Jennings will leave a tenured faculty position at Northwestern University to lead the CSH, taking up his new responsibilities at MIT beginning July 1, where he will also hold the position of adjunct professor in MIT’s Department of Civil and Environmental Engineering, administrative home of the CSH.

“Hamlin Jennings is widely recognized as a pre-eminent researcher and leader in the field of cement chemistry,” said Professor Andrew Whittle, head of the MIT Department of Civil and Environmental Engineering, in a written statement. “His research experience and intellectual stature, as well as his own passion for the goals of the Concrete Sustainability Hub make him the perfect person to take on leadership of this important new initiative. We are delighted he has agreed to join us at MIT.”

Jennings developed the first fully quantitative model of the nanostructure of calcium silicate hydrate (C-S-H), the major component of hydrated cement. This model formed a basis for quantitatively predicting the mechanical properties of the material and linking these properties to the design of new materials. He currently holds appointments in civil and environmental engineering and in materials science and engineering at Northwestern University (NU), and was head of NU’s Department of Civil and Environmental Engineering from 2002 to 2006.

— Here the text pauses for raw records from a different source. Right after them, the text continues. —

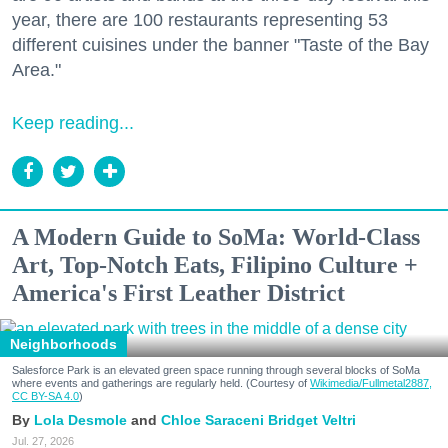
year, there are 100 restaurants representing 53
different cuisines under the banner "Taste of the Bay
Area."
Keep reading...
A Modern Guide to SoMa: World-Class
Art, Top-Notch Eats, Filipino Culture +
America's First Leather District
Neighborhoods
Salesforce Park is an elevated green space running through several blocks of SoMa
where events and gatherings are regularly held. (Courtesy of
Wikimedia/Fullmetal2887,
CC BY-SA 4.0
)
Lola Desmole
Chloe Saraceni
Bridget Veltri
Jul. 27, 2026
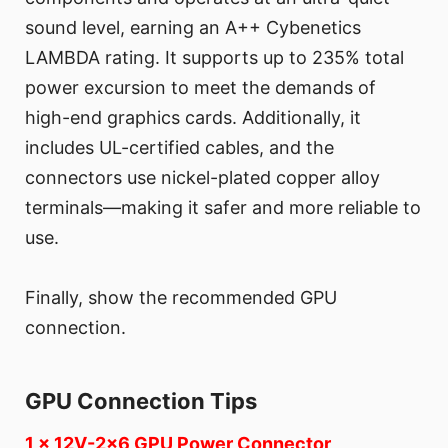
sound level, earning an A++ Cybenetics
LAMBDA rating. It supports up to 235% total
power excursion to meet the demands of
high-end graphics cards. Additionally, it
includes UL-certified cables, and the
connectors use nickel-plated copper alloy
terminals—making it safer and more reliable to
use.
Finally, show the recommended GPU
connection.
GPU Connection Tips
1 x 12V-2x6 GPU Power Connector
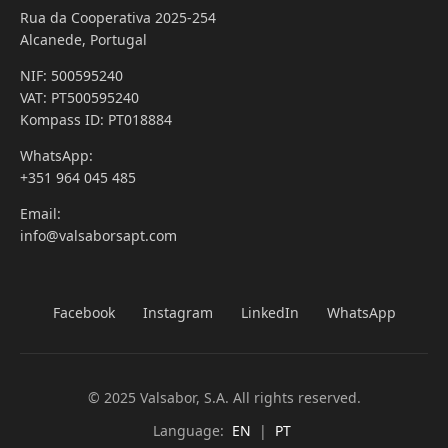
Rua da Cooperativa 2025-254
Alcanede, Portugal
NIF: 500595240
VAT: PT500595240
Kompass ID: PT018884
WhatsApp:
+351 964 045 485
Email:
info@valsaborsapt.com
Facebook
Instagram
LinkedIn
WhatsApp
© 2025 Valsabor, S.A. All rights reserved.
Language:
EN
|
PT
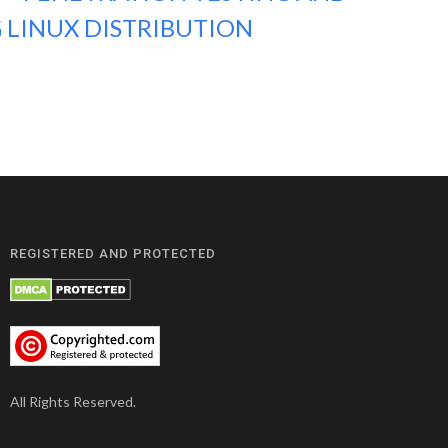
 LINUX DISTRIBUTION
REGISTERED AND PROTECTED
All Rights Reserved.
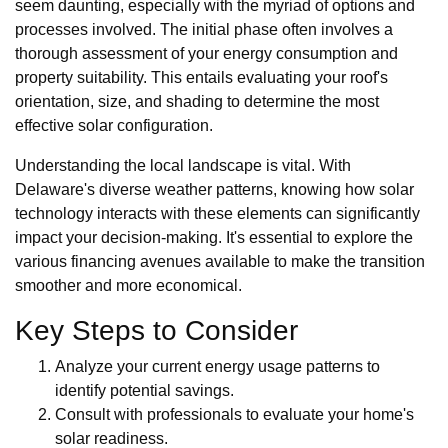
seem daunting, especially with the myriad of options and
processes involved. The initial phase often involves a
thorough assessment of your energy consumption and
property suitability. This entails evaluating your roof's
orientation, size, and shading to determine the most
effective solar configuration.
Understanding the local landscape is vital. With
Delaware's diverse weather patterns, knowing how solar
technology interacts with these elements can significantly
impact your decision-making. It's essential to explore the
various financing avenues available to make the transition
smoother and more economical.
Key Steps to Consider
Analyze your current energy usage patterns to
identify potential savings.
Consult with professionals to evaluate your home's
solar readiness.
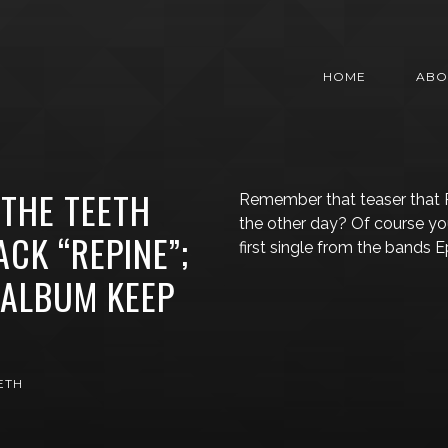
HOME
ABO
THE TEETH
Remember that teaser that
the other day? Of course you
CK “REPINE”;
first single from the bands 
ALBUM KEEP
ETH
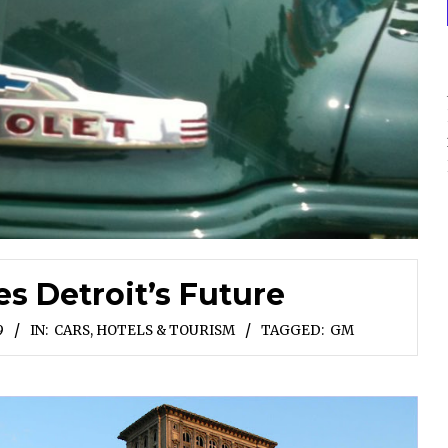
es Detroit’s Future
9
IN:
CARS
,
HOTELS & TOURISM
TAGGED:
GM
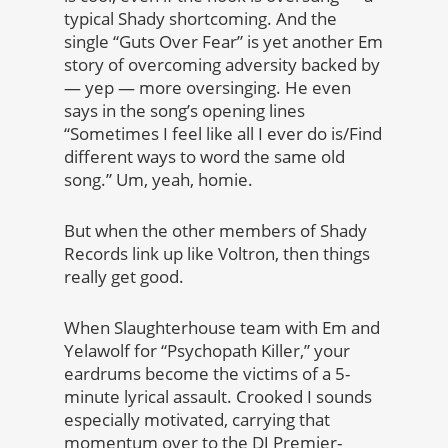
typical Shady shortcoming. And the
single “Guts Over Fear” is yet another Em
story of overcoming adversity backed by
— yep — more oversinging. He even
says in the song’s opening lines
“Sometimes I feel like all I ever do is/Find
different ways to word the same old
song.” Um, yeah, homie.
But when the other members of Shady
Records link up like Voltron, then things
really get good.
When Slaughterhouse team with Em and
Yelawolf for “Psychopath Killer,” your
eardrums become the victims of a 5-
minute lyrical assault. Crooked I sounds
especially motivated, carrying that
momentum over to the DJ Premier-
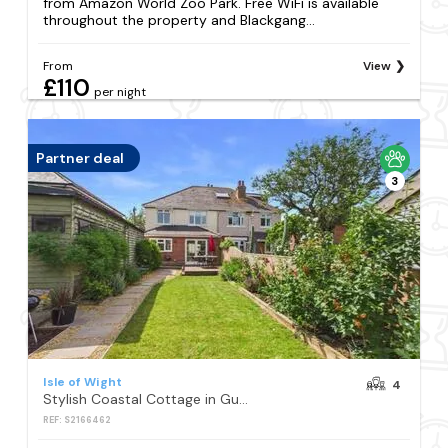
from Amazon World Zoo Park. Free WiFi is available
throughout the property and Blackgang...
From
View
£110
per night
Partner deal
3
Isle of Wight
4
Stylish Coastal Cottage in Gurnard Dog Friendly Garden
REF: S2166462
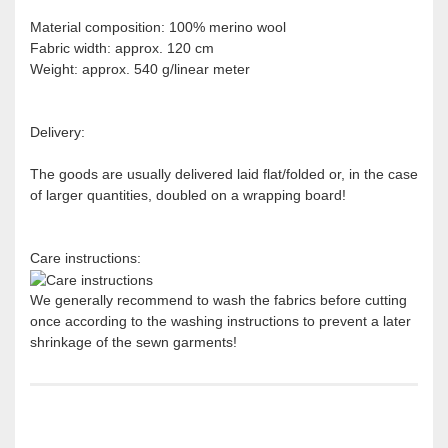
Material composition: 100% merino wool
Fabric width: approx. 120 cm
Weight: approx. 540 g/linear meter
Delivery:
The goods are usually delivered laid flat/folded or, in the case
of larger quantities, doubled on a wrapping board!
Care instructions:
We generally recommend to wash the fabrics before cutting
once according to the washing instructions to prevent a later
shrinkage of the sewn garments!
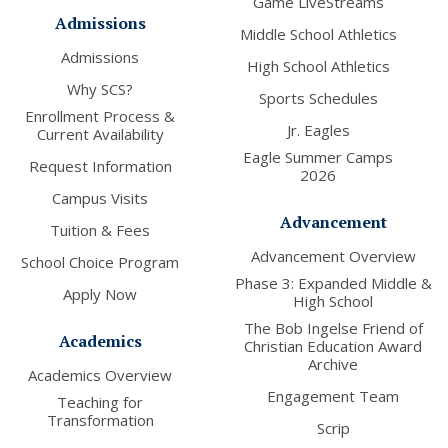
Game LiveStreams
Admissions
Middle School Athletics
Admissions
High School Athletics
Why SCS?
Sports Schedules
Enrollment Process &
Jr. Eagles
Current Availability
Eagle Summer Camps
Request Information
2026
Campus Visits
Advancement
Tuition & Fees
Advancement Overview
School Choice Program
Phase 3: Expanded Middle &
Apply Now
High School
The Bob Ingelse Friend of
Academics
Christian Education Award
Archive
Academics Overview
Engagement Team
Teaching for
Transformation
Scrip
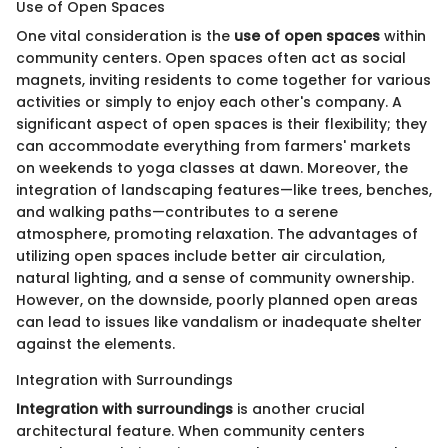
Use of Open Spaces
One vital consideration is the
use of open spaces
within
community centers. Open spaces often act as social
magnets, inviting residents to come together for various
activities or simply to enjoy each other's company. A
significant aspect of open spaces is their flexibility; they
can accommodate everything from farmers' markets
on weekends to yoga classes at dawn. Moreover, the
integration of landscaping features—like trees, benches,
and walking paths—contributes to a serene
atmosphere, promoting relaxation. The advantages of
utilizing open spaces include better air circulation,
natural lighting, and a sense of community ownership.
However, on the downside, poorly planned open areas
can lead to issues like vandalism or inadequate shelter
against the elements.
Integration with Surroundings
Integration with surroundings
is another crucial
architectural feature. When community centers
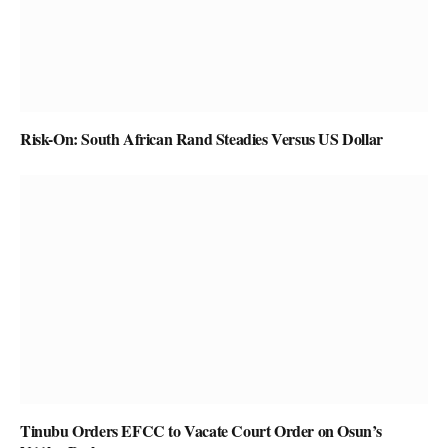
Risk-On: South African Rand Steadies Versus US Dollar
Tinubu Orders EFCC to Vacate Court Order on Osun’s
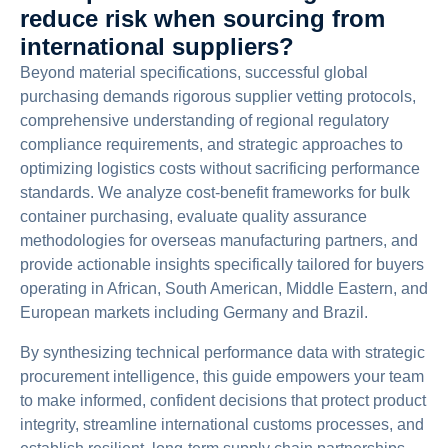
reduce risk when sourcing from
international suppliers?
Beyond material specifications, successful global
purchasing demands rigorous supplier vetting protocols,
comprehensive understanding of regional regulatory
compliance requirements, and strategic approaches to
optimizing logistics costs without sacrificing performance
standards. We analyze cost-benefit frameworks for bulk
container purchasing, evaluate quality assurance
methodologies for overseas manufacturing partners, and
provide actionable insights specifically tailored for buyers
operating in African, South American, Middle Eastern, and
European markets including Germany and Brazil.
By synthesizing technical performance data with strategic
procurement intelligence, this guide empowers your team
to make informed, confident decisions that protect product
integrity, streamline international customs processes, and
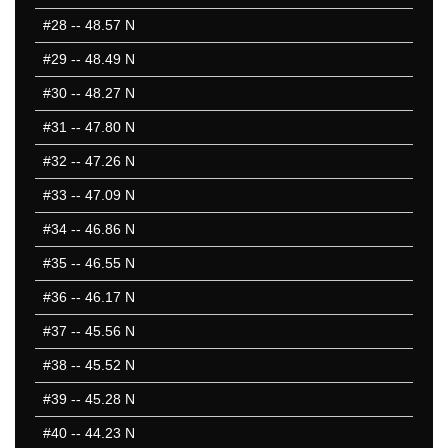
#28
-- 48.57 N
#29
-- 48.49 N
#30
-- 48.27 N
#31
-- 47.80 N
#32
-- 47.26 N
#33
-- 47.09 N
#34
-- 46.86 N
#35
-- 46.55 N
#36
-- 46.17 N
#37
-- 45.56 N
#38
-- 45.52 N
#39
-- 45.28 N
#40
-- 44.23 N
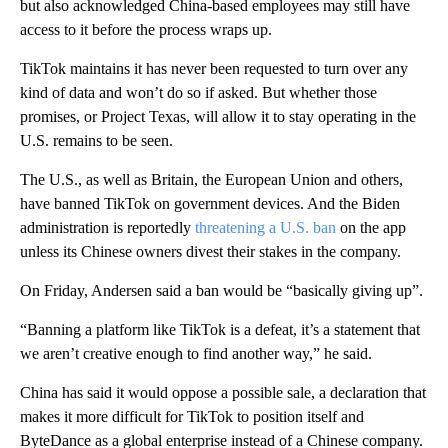
but also acknowledged China-based employees may still have
access to it before the process wraps up.
TikTok maintains it has never been requested to turn over any
kind of data and won’t do so if asked. But whether those
promises, or Project Texas, will allow it to stay operating in the
U.S. remains to be seen.
The U.S., as well as Britain, the European Union and others,
have banned TikTok on government devices. And the Biden
administration is reportedly
threatening a U.S. ban
on the app
unless its Chinese owners divest their stakes in the company.
On Friday, Andersen said a ban would be “basically giving up”.
“Banning a platform like TikTok is a defeat, it’s a statement that
we aren’t creative enough to find another way,” he said.
China has said it would oppose a possible sale, a declaration that
makes it more difficult for TikTok to position itself and
ByteDance as a global enterprise instead of a Chinese company.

“MIT has assembled an extraordinarily gifted team of scientists and engineers with the express objective of transforming our understanding of a complete materials science approach to cement and concrete,” said Jennings, who is a native Bostonian. “While this is complex and ambitious, it will lead to new strategies for addressing global issues, such as improving durability and other properties while reducing the carbon and energy footprints. My goals and those of the CSH are so well aligned that even though it means leaving the stimulating environment of Northwestern University, it is an opportunity and an honor that I cannot refuse.”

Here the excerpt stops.